Il fantasmagorico calendario natalizio messo in piedi dall’Amministrazione Comunale di Soverato ha una nuova perla : in via Trento e Trieste si è illuminato un meraviglioso Giardino Incantato. L’Associazione Quartiere Caramante, insieme a tanti volontari e con la collaborazione anche del “Corsaro Blu”, ha creato un particolare spazio luminoso, molto natalizio, capace di strappare sorrisi e applausi sia ai tantissimi bambini che a tutti gli adulti presenti. Un’inaugurazione con merenda, pane e cioccolata, insieme a Babbo Natale che, per qualche ora, ha lasciato la sua splendida dimora di Piazza Maria Ausiliatrice. Al momento del taglio del nastro, alla presenza del Sindaco Daniele Vacca, il Presidente Nicola Grenci ha conferito la qualifica di Socio Onorario dell’Associazione Quartiere Caramante a Lele Amoruso, deus ex machina delle tantissime iniziative natalizie in atto.

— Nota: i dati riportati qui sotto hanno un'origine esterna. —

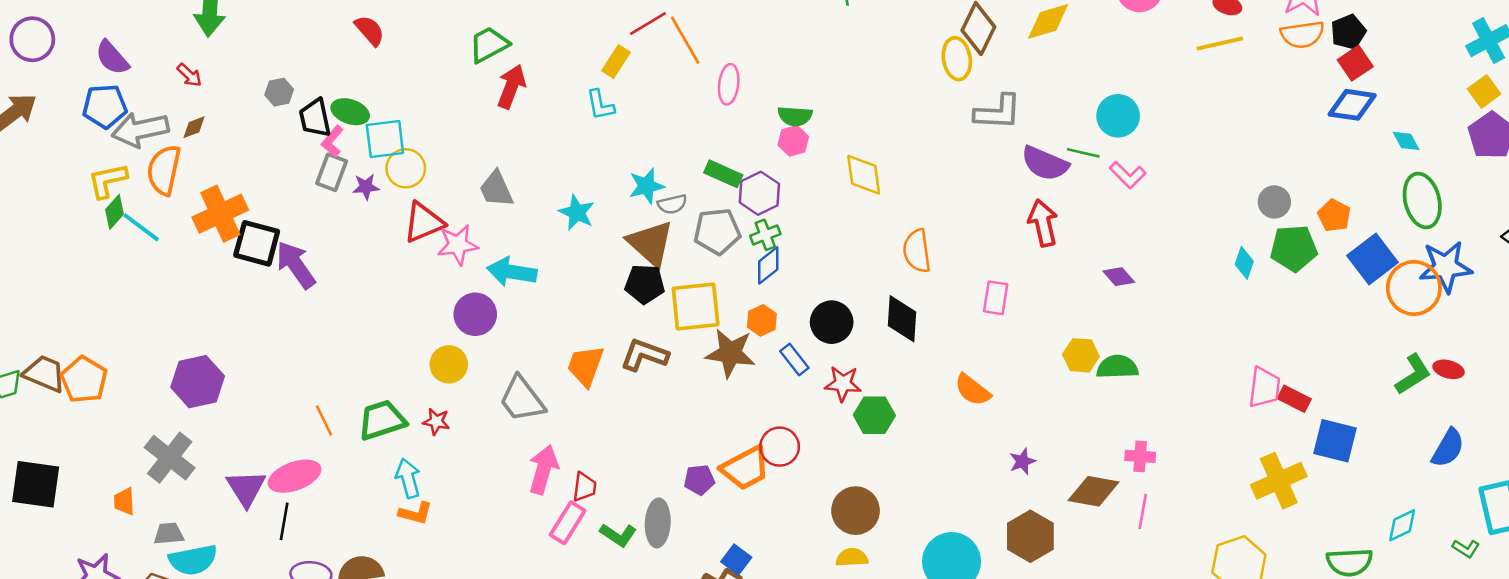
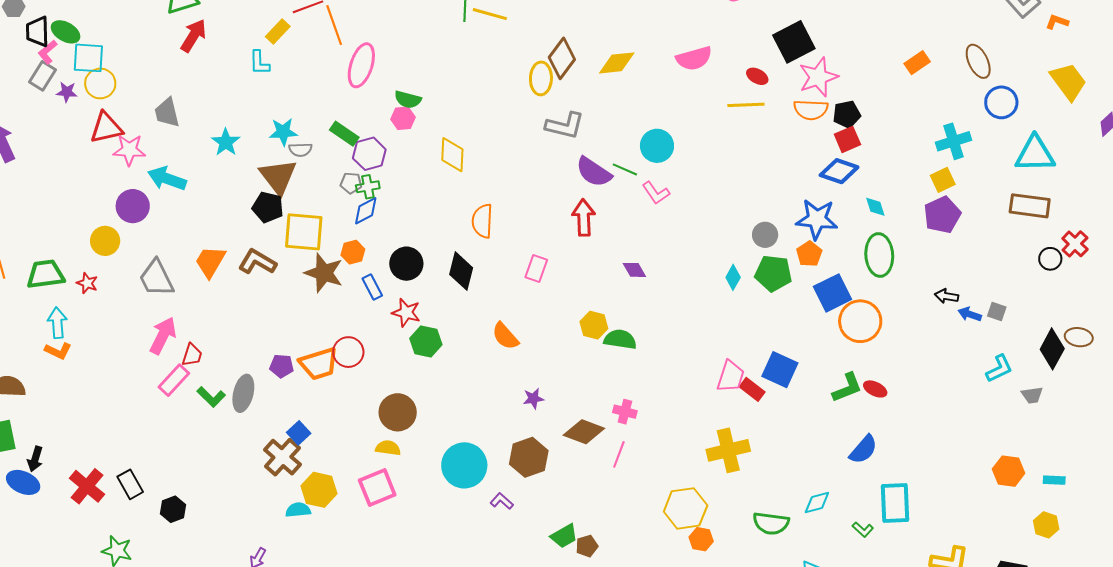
pink ellipse: (729, 84) -> (361, 65), size x1.4
gray pentagon: (717, 231) -> (351, 183), moved, size x0.6
blue star: (1446, 267) -> (817, 219), moved
blue square: (1335, 441) -> (780, 370), moved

Soverato, con I suoi quartieri ed i tanti, infaticabili, volontari che con grande spirito di sacrificio, lavorano giorno e notte per dare vita a splendide iniziative, continua a stupire e brillare, rendendo felici grandi e piccini.
Il Giardino Incantato produrrà emozioni e gioie fino al prossimo 5 gennaio, quando, con una succulenta zeppolata, ci si preparerà all’arrivo della Befana.
In un mondo violento e, a volte, incomprensibile, il Natale a Soverato si distingue nettamente facendo emergere i valori della solidarietà, dell’amicizia, della cooperazione : momenti che uniscono e rendono sereni in particolar modo I volti e i cuori di mille bambini che ricorderanno per sempre l’atmosfera eccezionale del Magico Natale.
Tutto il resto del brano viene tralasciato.